A mechanical disturbance in the aircraft scheduled to handle my connecting
flight Saturday night derailed my one-hop progress from San Francisco to
Syracuse and instead left me sitting in Chicago’s O’Hare for the better part of
the past twenty-four hours. Initially, United Airlines delayed my
connection to Syracuse from 8:55 p.m. CST to 9:30 p.m. CST, then re-delayed
until 11:00 p.m., then cancelled altogether. Impatiently and inexpertly,
the cranky customer service staff strained against their own wishes to cut out
for Saturday night plans (expressed again and again via cell phone calls while
servicing the long line at snail’s pace) to accommodate us one by one with obligatory apologies, $14 worth of food vouchers (not to be used on alcohol, but what difference would it make?) and shuttles to area hotels where folks would lodge for the night.
I was awarded a pass-card to the Doubletree in nearby Des Plaines, Ill.
After riding the shuttle from O’Hare to the hotel, freezing the whole way
because it was 35 F and my jacket was stowed away in my luggage (which they said
they had to keep at the airport), the Doubletree checked in another long line of
stranded travelers, heartening everyone, albeit unsuccessfully in my case, with warm chocolate chip cookies. It was 11:30 p.m.
on a Saturday night. I skipped the cookie and the line; gulped a quick MGD in
the empty hotel bar instead, wishing silently it would induce restfulness.
The best United Airlines could do last night was to switch me to stand-by
status for the six flights from Chicago to Syracuse today. I took a 5:00
a.m. wake-up call, hopped back on the shuttle (sans change of clothes,
toothbrush, etc.), and returned to the airport in time to miss the cut on the
6:40 a.m. and 9:30 a.m. flights home. No seats were available for me; I
was 14th on the waiting list for already-full flights. So I went to the customer
service line, considering whether to invoke a sugar rhetoric or a vitriolic
rhetoric, then waited for a half hour behind an Oswego State student who sobbed
as she pleaded with the agent for some kind of solution to her bind–a bind much
like my own. All six flights to Syracuse today were oversold; for a
guaranteed seat, the soonest flight would be Monday at 1:25 p.m. The agent
suggested flying into a nearby airport; the same option last night, however, was
qualified with the condition of paying–ourselves–for a rental car to complete
the final leg of the trip. But today, probably because of a greater force
of frustration exerted by smelly, tired, irritated customers on the airline
staff, the zone manager offered me a 5:55 p.m. flight into Rochester along with
a voucher for a taxi to run me the 79 miles from there to Syracuse’s Hancock
International where I could pick up my bag and complete the trip by calling D.
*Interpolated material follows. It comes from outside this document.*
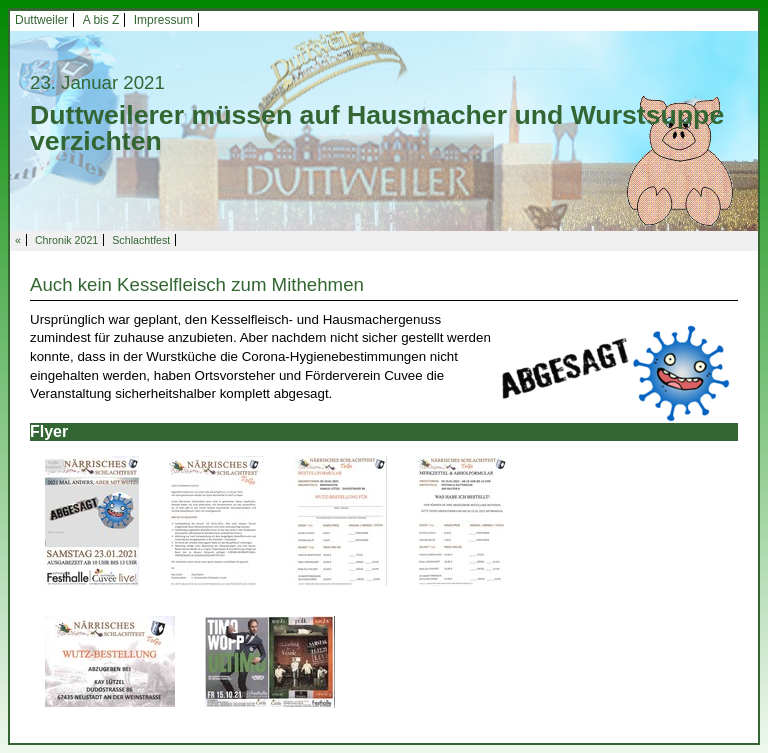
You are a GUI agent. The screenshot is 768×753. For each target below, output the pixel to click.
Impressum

for a drive home from the airport. The best of bad options, so I took it.
And although I’m missing a cake and ice cream social for Ph.’s 14th birthday
(actual b’day is tomorrow), and missing his Sunday afternoon soccer match,
and spending yet another day away on this exhaustion-making trip (due to a mix
of lag and overstimulation, not more than five hours of sleep any night in the
last three tries), a call to my older brother J.–who travels all the
time–reminded me that 24 hours in O’Hare beats the hell out of plummeting
headlong into Lake Michigan in some clunky jet-plane. And the $14 of food
vouchers–11-plus of which were swiftly spent up on an airport breakfast–is
something. And more than enough time for reading Vygotsky so I can lead a class discussion in
seminar Tuesday morning. Bright spots? Not so many.
I liked to think I could fill the day by watching a few basketball games in
one of the airport bars or that I could drop $10 on a day-long wifi session.
Ten hours with basketball and blogging would have made O’Hare almost tolerable.
But have you been in O’Hare on a Sunday in mid-March? Stupid crowded.
And I’ve asked four different agents about wifi and they’ve pointed me to Laptop
Lane in another concourse–a place I checked out only to find the Lane wants
$.65 per minute for sitting in an Ethernet-connected office-closet. Wifi?
No luck. I might’ve walked three or four miles around O’Hare, tried five
or six different not-so-hot spots, pried the agents for expertise, prayed to the
airline gods whose Wrath of O’Hare I’m enduring, and finally quit. No
basketball, except a few walk-by glimpses, and no wifi. Just tired-reading
Vygotsky and wishing for a nap (why can’t I sleep with this un-padded armrest
jamming my ribs?) and listening over and over and over again to CNN Headline
News piping into my site between the "last call for Moline" and "final boarding
call for Philadelphia" who can tell which is interrupting which?
So I have a thick stack of folded sheets with miscellaneous CCCC notes I
thought I’d have the time and concentration to give to coherence today, and I’m
overdue now to respond to emails and reground myself for the return from spring
break. This is my excuse and my decompression. It’s the best I could
do under the duress of a few unfortunate conditions.